## DIRECTIONS
Reproduce each line of the entries that carries "community".

## DATA FOR THIS TASK

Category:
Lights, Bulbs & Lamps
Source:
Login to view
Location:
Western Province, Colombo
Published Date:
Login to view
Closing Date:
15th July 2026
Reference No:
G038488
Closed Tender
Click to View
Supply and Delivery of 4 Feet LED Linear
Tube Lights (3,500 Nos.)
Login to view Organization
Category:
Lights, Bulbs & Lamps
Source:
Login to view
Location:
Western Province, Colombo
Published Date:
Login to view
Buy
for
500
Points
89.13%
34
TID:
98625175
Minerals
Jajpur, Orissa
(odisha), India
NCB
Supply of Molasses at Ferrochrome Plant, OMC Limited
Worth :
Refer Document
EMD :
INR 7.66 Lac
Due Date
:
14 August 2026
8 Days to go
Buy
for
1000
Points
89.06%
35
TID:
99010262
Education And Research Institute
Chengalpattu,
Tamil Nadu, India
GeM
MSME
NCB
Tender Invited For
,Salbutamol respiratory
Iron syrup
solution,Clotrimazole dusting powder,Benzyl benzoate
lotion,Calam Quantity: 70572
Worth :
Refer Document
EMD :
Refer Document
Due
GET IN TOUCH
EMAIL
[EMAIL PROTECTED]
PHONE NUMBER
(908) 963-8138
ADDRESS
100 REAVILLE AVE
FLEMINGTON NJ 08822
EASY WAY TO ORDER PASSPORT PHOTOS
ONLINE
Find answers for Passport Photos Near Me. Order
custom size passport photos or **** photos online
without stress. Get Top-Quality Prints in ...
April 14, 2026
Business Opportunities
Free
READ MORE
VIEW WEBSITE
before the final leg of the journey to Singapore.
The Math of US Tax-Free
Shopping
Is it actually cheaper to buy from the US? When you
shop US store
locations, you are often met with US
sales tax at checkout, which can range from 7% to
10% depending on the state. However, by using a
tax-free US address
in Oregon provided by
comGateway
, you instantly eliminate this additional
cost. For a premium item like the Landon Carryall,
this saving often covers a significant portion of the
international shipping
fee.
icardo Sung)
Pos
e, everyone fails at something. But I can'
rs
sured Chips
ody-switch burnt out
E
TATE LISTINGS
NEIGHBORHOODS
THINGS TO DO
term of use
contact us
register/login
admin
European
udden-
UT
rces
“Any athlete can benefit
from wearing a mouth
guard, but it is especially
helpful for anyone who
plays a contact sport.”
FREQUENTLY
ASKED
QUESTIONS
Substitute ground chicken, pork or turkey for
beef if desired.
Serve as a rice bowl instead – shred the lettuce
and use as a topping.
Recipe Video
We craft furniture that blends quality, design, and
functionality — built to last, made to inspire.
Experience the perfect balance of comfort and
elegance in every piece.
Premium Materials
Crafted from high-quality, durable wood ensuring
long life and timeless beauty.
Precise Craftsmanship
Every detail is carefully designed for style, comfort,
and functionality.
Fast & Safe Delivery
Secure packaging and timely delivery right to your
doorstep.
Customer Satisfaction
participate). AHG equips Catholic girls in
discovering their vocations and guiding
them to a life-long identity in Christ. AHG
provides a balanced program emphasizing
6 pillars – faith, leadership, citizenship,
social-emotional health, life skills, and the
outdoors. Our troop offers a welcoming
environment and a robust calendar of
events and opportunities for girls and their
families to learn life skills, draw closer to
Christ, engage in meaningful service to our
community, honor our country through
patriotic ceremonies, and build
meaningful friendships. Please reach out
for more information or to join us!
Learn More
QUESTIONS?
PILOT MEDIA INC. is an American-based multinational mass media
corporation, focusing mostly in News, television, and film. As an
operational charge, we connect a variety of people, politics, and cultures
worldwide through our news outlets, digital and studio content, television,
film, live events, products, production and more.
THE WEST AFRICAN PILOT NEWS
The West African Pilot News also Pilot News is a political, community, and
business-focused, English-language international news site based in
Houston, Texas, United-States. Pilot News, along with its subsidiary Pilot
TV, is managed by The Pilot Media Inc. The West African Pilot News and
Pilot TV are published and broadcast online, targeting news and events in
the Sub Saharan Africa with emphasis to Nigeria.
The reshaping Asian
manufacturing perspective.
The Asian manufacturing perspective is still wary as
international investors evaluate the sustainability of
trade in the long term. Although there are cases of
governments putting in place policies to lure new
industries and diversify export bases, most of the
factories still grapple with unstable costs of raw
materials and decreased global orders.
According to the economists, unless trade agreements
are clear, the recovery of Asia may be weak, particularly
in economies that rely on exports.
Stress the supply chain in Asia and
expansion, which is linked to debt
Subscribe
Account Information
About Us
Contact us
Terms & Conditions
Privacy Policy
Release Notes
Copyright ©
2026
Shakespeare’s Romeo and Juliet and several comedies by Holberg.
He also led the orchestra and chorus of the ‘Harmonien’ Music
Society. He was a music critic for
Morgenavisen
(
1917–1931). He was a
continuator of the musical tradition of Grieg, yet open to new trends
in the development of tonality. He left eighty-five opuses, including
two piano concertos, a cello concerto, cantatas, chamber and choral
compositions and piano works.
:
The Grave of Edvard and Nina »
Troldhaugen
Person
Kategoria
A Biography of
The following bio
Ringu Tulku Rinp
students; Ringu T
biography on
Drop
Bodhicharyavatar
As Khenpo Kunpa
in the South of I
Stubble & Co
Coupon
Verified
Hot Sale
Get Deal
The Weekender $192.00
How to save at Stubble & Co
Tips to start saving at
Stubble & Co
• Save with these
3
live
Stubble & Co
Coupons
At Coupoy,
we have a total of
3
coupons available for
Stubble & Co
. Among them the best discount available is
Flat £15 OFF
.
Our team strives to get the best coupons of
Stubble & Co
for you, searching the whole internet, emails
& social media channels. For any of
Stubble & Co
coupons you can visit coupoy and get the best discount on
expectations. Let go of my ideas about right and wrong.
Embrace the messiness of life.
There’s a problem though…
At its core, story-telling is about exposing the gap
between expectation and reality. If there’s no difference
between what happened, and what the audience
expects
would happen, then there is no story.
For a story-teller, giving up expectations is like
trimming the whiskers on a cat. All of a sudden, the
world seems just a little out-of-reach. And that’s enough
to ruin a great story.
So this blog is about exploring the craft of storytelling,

## WRITTEN SOLUTION
community, honor our country through
The West African Pilot News also Pilot News is a political, community, and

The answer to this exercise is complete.